BEGIN

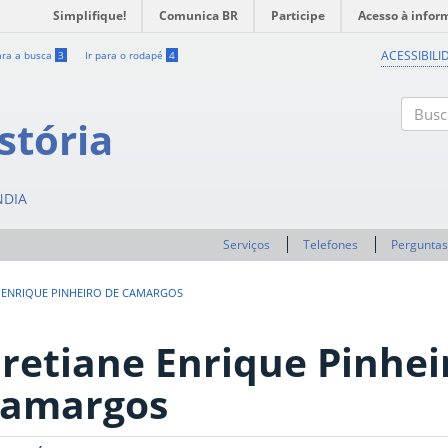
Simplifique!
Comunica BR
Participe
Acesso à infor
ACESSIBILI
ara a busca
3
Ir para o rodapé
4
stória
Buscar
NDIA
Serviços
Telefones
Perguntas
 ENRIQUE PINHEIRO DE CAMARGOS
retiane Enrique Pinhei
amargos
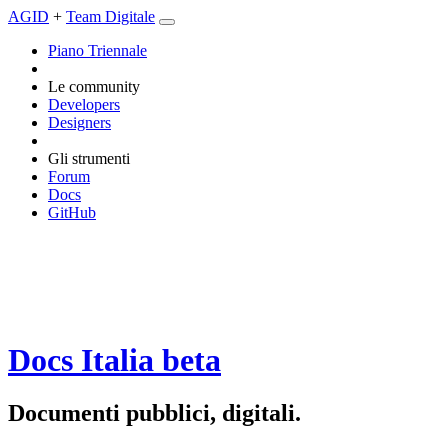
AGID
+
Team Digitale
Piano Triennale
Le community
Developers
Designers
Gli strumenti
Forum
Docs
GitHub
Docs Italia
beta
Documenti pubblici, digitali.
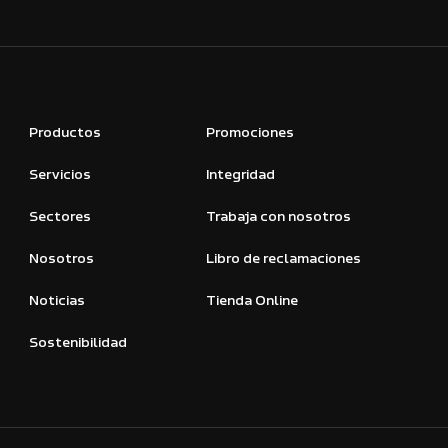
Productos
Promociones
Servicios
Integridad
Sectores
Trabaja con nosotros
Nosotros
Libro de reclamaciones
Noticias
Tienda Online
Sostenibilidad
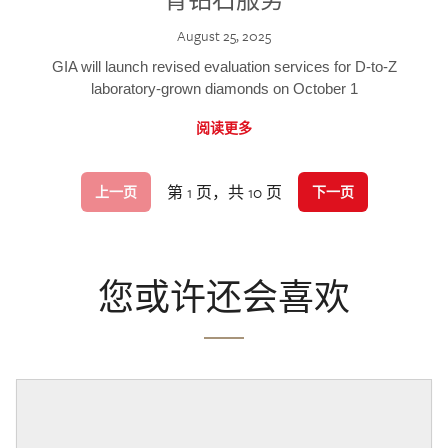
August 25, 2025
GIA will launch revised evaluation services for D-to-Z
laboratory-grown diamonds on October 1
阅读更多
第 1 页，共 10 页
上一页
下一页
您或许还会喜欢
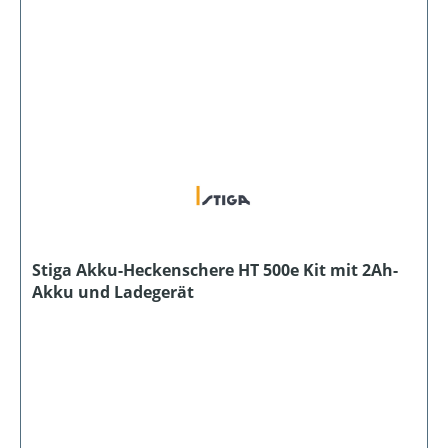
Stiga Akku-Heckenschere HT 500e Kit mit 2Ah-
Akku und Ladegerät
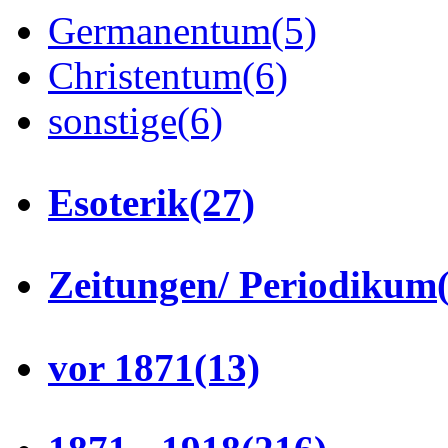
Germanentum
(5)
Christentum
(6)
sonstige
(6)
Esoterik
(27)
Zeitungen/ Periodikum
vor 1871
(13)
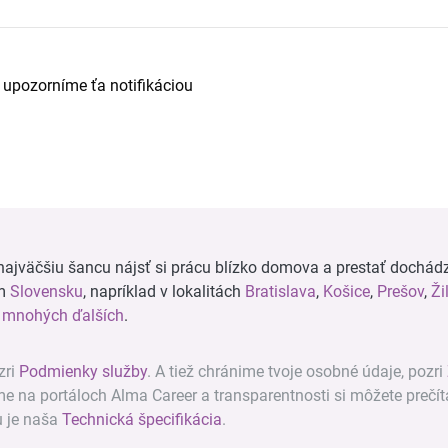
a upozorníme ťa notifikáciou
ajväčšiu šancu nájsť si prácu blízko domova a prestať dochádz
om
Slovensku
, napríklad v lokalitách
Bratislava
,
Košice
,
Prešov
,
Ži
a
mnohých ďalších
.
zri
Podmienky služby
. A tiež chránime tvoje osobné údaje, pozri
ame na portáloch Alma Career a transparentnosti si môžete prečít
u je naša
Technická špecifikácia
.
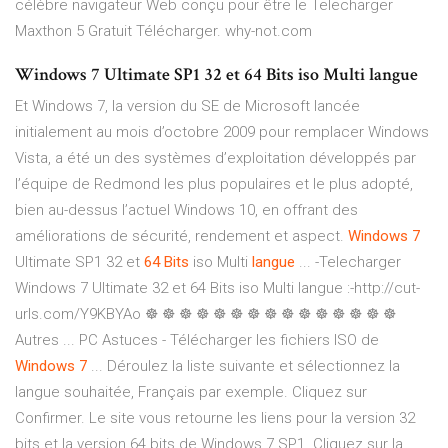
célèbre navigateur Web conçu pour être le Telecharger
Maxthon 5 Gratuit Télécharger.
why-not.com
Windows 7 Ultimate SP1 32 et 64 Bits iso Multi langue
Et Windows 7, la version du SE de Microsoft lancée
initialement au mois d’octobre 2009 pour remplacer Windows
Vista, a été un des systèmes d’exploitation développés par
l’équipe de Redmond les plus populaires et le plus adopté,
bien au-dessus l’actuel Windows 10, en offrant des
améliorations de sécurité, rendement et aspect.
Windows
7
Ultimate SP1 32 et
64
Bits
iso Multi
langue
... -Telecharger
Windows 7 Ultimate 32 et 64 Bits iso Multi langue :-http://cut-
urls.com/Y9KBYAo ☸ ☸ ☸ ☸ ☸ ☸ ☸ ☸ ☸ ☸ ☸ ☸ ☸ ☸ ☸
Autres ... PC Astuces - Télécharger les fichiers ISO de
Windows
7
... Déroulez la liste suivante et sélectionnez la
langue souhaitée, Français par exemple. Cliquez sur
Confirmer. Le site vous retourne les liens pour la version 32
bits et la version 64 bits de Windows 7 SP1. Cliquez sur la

END

Word for word, print out all of the records above; pass over the pictures.

## RESPONSE AREA
Simplifique!
Comunica BR
Participe
Acesso à infor
ACESSIBILI
ara a busca
3
Ir para o rodapé
4
stória
Buscar
NDIA
Serviços
Telefones
Perguntas
 ENRIQUE PINHEIRO DE CAMARGOS
retiane Enrique Pinhei
amargos
AGID
+
Team Digitale
Piano Triennale
Le community
Developers
Designers
Gli strumenti
Forum
Docs
GitHub
Docs Italia
beta
Documenti pubblici, digitali.
Productos
Promociones
Servicios
Integridad
Sectores
Trabaja con nosotros
Nosotros
Libro de reclamaciones
Noticias
Tienda Online
Sostenibilidad
August 25, 2025
GIA will launch revised evaluation services for D-to-Z
laboratory-grown diamonds on October 1
阅读更多
第 1 页，共 10 页
上一页
下一页
您或许还会喜欢
Stiga Akku-Heckenschere HT 500e Kit mit 2Ah-
Akku und Ladegerät
Germanentum
(5)
Christentum
(6)
sonstige
(6)
Esoterik
(27)
Zeitungen/ Periodikum
vor 1871
(13)
a upozorníme ťa notifikáciou
ajväčšiu šancu nájsť si prácu blízko domova a prestať dochádz
om
Slovensku
, napríklad v lokalitách
Bratislava
,
Košice
,
Prešov
,
Ži
a
mnohých ďalších
.
zri
Podmienky služby
. A tiež chránime tvoje osobné údaje, pozri
ame na portáloch Alma Career a transparentnosti si môžete prečít
u je naša
Technická špecifikácia
.
célèbre navigateur Web conçu pour être le Telecharger
Maxthon 5 Gratuit Télécharger.
why-not.com
Windows 7 Ultimate SP1 32 et 64 Bits iso Multi langue
Et Windows 7, la version du SE de Microsoft lancée
initialement au mois d’octobre 2009 pour remplacer Windows
Vista, a été un des systèmes d’exploitation développés par
l’équipe de Redmond les plus populaires et le plus adopté,
bien au-dessus l’actuel Windows 10, en offrant des
améliorations de sécurité, rendement et aspect.
Windows
7
Ultimate SP1 32 et
64
Bits
iso Multi
langue
... -Telecharger
Windows 7 Ultimate 32 et 64 Bits iso Multi langue :-http://cut-
urls.com/Y9KBYAo ☸ ☸ ☸ ☸ ☸ ☸ ☸ ☸ ☸ ☸ ☸ ☸ ☸ ☸ ☸
Autres ... PC Astuces - Télécharger les fichiers ISO de
Windows
7
... Déroulez la liste suivante et sélectionnez la
langue souhaitée, Français par exemple. Cliquez sur
Confirmer. Le site vous retourne les liens pour la version 32
bits et la version 64 bits de Windows 7 SP1. Cliquez sur la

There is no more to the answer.